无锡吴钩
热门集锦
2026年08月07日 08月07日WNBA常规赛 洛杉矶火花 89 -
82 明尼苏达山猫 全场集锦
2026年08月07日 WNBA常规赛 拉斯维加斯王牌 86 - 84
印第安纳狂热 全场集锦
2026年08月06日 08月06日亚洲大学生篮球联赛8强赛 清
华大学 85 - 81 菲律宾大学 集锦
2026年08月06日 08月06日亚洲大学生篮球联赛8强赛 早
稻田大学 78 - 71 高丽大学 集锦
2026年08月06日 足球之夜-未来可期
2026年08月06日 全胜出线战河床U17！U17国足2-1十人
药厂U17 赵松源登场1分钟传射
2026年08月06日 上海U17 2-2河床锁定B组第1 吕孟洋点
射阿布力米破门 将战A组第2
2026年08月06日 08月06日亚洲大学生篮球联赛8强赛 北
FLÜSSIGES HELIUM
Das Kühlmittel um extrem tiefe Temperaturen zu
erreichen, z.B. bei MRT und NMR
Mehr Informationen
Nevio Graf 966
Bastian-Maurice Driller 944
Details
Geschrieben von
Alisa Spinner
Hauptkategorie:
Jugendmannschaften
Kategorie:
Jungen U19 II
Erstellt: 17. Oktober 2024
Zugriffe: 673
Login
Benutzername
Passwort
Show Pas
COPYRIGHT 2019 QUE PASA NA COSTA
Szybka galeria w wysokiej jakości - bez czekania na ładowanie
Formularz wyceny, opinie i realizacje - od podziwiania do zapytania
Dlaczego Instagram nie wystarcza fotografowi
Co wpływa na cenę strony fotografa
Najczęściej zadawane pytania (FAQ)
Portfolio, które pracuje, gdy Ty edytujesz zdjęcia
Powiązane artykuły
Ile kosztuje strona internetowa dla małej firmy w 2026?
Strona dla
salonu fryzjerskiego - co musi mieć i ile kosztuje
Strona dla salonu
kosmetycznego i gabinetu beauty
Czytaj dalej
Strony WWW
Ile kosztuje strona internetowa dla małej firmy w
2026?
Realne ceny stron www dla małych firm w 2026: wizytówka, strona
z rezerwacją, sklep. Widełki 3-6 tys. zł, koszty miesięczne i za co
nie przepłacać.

REQUIREMENT
Report how many lines in the listing above contain the string "małej", giving the number alone.

COMPLETED TASK
2